In this fair and beautiful city, on which our eyes have rested with great pleasure, the frosts have fallen, the foliage has changed, the flowers have withered, but there has come to us an inward joy more ravishing than nature in her loveliest forms could create. It is the blossom of our reciprocal friendship and sympathy, in the generous, cordial and beautiful welcome which has been extended to us, which no frost can wither, no time can change, which we shall carry with us through this life, and which will still linger in sweetness and in beauty while we walk on the eternal shores.
Here the addresses ended and thanks were returned by Bishop McLaren.
Then, the chimes ringing the Vesper call, all who could find standing room entered the Chapel for Evensong.
The Altar was brilliant with its Vesper Lights, when, to the Processional hymn, "Lead kindly Light," the Choir, with Cross and banners entered the Chapel, followed by the College Clergy and the Bishop of Chicago. Choral Evensong was sung, the Bishop of Chicago giving the Blessing.
Thence we were conveyed to the train, leaving the College with a ringing "three times three" from the boys, and at 10 o'clock reached the city, having had "the brightest of all the bright experiences" of the Convention.
The life of Racine College is a hearty one, hearty in its work, [15/16] hearty in its play, hearty in its religion. And this is the best monument to the memory of James DeKoven--so that all who saw yesterday and heard, can make their own the tribute of the present Warden to the Warden past.

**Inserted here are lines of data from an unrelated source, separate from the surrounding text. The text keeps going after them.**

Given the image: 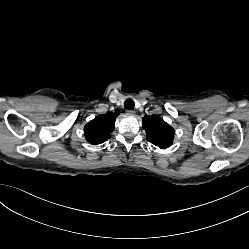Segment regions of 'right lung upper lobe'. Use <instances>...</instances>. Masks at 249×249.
<instances>
[{"label":"right lung upper lobe","mask_w":249,"mask_h":249,"mask_svg":"<svg viewBox=\"0 0 249 249\" xmlns=\"http://www.w3.org/2000/svg\"><path fill=\"white\" fill-rule=\"evenodd\" d=\"M118 112H108L90 121L84 127L86 140L94 145L105 142L110 138V133L115 128V120Z\"/></svg>","instance_id":"obj_1"}]
</instances>
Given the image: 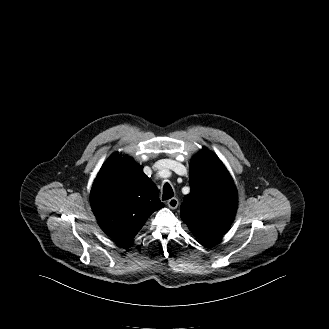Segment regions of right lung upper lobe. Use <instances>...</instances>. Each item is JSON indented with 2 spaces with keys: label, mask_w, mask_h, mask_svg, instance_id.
<instances>
[{
  "label": "right lung upper lobe",
  "mask_w": 329,
  "mask_h": 329,
  "mask_svg": "<svg viewBox=\"0 0 329 329\" xmlns=\"http://www.w3.org/2000/svg\"><path fill=\"white\" fill-rule=\"evenodd\" d=\"M90 201L100 227L118 244H128L147 218L164 207L157 187L142 167L118 153L100 169Z\"/></svg>",
  "instance_id": "obj_1"
}]
</instances>
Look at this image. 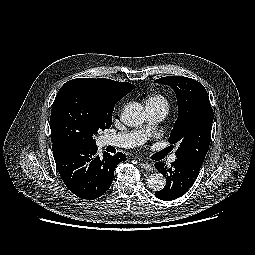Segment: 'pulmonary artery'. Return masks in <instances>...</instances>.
<instances>
[{"label":"pulmonary artery","mask_w":255,"mask_h":255,"mask_svg":"<svg viewBox=\"0 0 255 255\" xmlns=\"http://www.w3.org/2000/svg\"><path fill=\"white\" fill-rule=\"evenodd\" d=\"M146 111L149 120L148 125L123 133L107 135L104 138V143L121 148H134L144 144L153 130V125L163 120L166 116L167 108L161 106H146ZM175 160L176 155L172 154L169 158V162H174Z\"/></svg>","instance_id":"1"}]
</instances>
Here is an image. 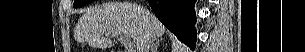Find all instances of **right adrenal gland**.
I'll return each instance as SVG.
<instances>
[{"instance_id": "1", "label": "right adrenal gland", "mask_w": 305, "mask_h": 52, "mask_svg": "<svg viewBox=\"0 0 305 52\" xmlns=\"http://www.w3.org/2000/svg\"><path fill=\"white\" fill-rule=\"evenodd\" d=\"M160 42H161V40H157L156 43H154L151 46V52H157L158 51V47H159Z\"/></svg>"}]
</instances>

He took his all and laid it at the feet of God;
And Michigan's waters unto him became
Like those whereon of old his Master trod.
He pitched upon their banks his tent of toil,
Where lifelike underneath the wavelets smile,
And then by Boreal blasts tempestuous boil.
His life was love; his labour to the living Lord--
To build a Temple worthy of that Grace,
Which stooped from Highest Heaven--the Incarnate Word
Of Truth and Righteousness and holy Peace:
The life baptized by Bethlehem's manger Throne
He strove to lead in Nazareth's sweet increase.
Suffer the little ones, Christ said, to come to Me:
I took them in My loving arms on earth,
And they My jewelled crown in Heaven shall be.
For priest of God no better work, I ween--
Than through the mire and miseries of earth
To keep his Master's jewels fresh and clean!
And so as erst, in early times of crushing fear,
When men through surging seas of sin and wrath,
Walked safe, in simple faith that God was near--
So this true soul, that took its sourceful strength
From paths of childlike love, proved all a king
In time of need, and won the fight at length!
DeKoven--man of men, servant and saint of God,
To estimate thy worth were to attempt
To gauge the thrilling life in earth's sweet sod!
But would you see forever fresh and green
His monument, his work, his love, his fame,
Go kneel beside his grave in fair Racine!